Thinking content appears in cursor_metadata rather than in the message field, keeping choices[0].message.content clean and fully OpenAI-compatible:

{
  "choices": [{
    "message": {"role": "assistant", "content": "391"},
    "finish_reason": "stop"
  }],
  "cursor_metadata": {
    "thinking": "17 × 20 = 340, 17 × 3 = 51, total = 391",
    "thinking_duration_ms": 1240,
    "duration_ms": 2100
  }
}

Python (OpenAI SDK)

import json
from openai import OpenAI

client = OpenAI(base_url="http://localhost:8080/v1", api_key="not-needed")

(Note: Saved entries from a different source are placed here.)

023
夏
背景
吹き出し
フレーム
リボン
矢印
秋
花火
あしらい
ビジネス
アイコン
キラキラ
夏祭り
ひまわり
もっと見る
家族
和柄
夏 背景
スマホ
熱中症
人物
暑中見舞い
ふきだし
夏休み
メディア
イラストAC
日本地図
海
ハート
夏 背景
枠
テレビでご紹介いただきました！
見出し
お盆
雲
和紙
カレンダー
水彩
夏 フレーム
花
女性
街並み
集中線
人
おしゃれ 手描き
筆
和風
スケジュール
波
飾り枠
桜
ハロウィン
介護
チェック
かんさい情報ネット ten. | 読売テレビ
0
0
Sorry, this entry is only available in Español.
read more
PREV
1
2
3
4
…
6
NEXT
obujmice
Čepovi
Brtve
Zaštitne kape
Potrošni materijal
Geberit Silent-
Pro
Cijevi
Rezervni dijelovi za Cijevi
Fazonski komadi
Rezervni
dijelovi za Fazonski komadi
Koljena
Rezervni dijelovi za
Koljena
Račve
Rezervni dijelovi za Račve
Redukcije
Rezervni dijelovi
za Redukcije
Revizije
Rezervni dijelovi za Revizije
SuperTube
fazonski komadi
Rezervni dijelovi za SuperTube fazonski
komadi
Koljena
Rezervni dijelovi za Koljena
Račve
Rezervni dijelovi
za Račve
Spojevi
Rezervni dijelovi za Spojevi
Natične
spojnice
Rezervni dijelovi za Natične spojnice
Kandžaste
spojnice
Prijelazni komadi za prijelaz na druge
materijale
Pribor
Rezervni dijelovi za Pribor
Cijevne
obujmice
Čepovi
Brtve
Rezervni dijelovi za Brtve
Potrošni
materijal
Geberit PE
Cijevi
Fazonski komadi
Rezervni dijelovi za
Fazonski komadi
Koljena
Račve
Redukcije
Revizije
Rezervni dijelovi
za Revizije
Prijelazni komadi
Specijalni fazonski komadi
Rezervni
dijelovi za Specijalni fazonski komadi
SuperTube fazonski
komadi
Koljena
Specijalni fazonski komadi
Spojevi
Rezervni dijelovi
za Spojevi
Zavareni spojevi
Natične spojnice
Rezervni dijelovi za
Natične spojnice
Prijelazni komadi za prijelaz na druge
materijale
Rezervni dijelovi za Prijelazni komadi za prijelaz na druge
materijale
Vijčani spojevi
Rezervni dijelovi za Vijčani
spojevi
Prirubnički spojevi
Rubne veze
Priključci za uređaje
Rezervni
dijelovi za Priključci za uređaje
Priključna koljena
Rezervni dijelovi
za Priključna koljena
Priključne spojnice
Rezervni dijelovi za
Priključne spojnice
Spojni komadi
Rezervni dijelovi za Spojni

response = client.chat.completions.create(
    model="composer-2.5",
    messages=[{"role": "user", "content": "What is 17 × 23?"}],
)

# Standard content
print(response.choices[0].message.content)

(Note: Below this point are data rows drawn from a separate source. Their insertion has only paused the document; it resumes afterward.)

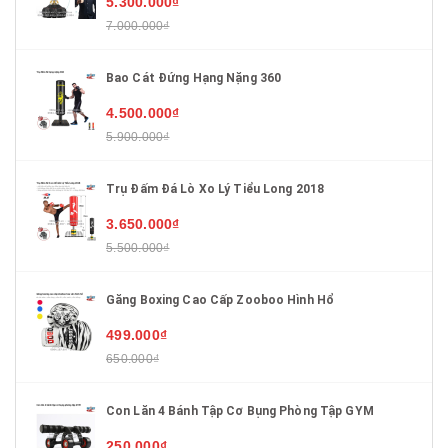
5.300.000₫
7.000.000₫
Bao Cát Đứng Hạng Nặng 360
4.500.000₫
5.900.000₫
Trụ Đấm Đá Lò Xo Lý Tiểu Long 2018
3.650.000₫
5.500.000₫
Găng Boxing Cao Cấp Zooboo Hình Hổ
499.000₫
650.000₫
Con Lăn 4 Bánh Tập Cơ Bụng Phòng Tập GYM
250.000₫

# Thinking lives in cursor_metadata (OpenAI SDK ignores unknown fields)
raw = json.loads(response.model_dump_json())
thinking = raw.get("cursor_metadata", {}).get("thinking")
if thinking:
    print(f"[thinking] {thinking}")

Compatibility

  • Open WebUI — renders reasoning_content chunks natively when it detects the DeepSeek pattern
  • LangChain / LiteLLM — thinking chunks are ignored (no content field), standard content works normally
  • curl — visible as raw SSE data: lines with reasoning_content

Notes

  • Only models that expose thinking in cursor_parameters produce SDKThinkingMessage events; for other models the setting has zero overhead.
  • When CURSORPIPE_THINKING_LEVEL=off (the default), run.messages() is still used internally — thinking events are simply discarded.
  • Non-streaming responses always put thinking in cursor_metadata, never in choices[0].message.reasoning_content, to keep the response fully OpenAI-compatible.
  • Thinking is a server-level setting — all requests use the same level. Per-request thinking level is not supported.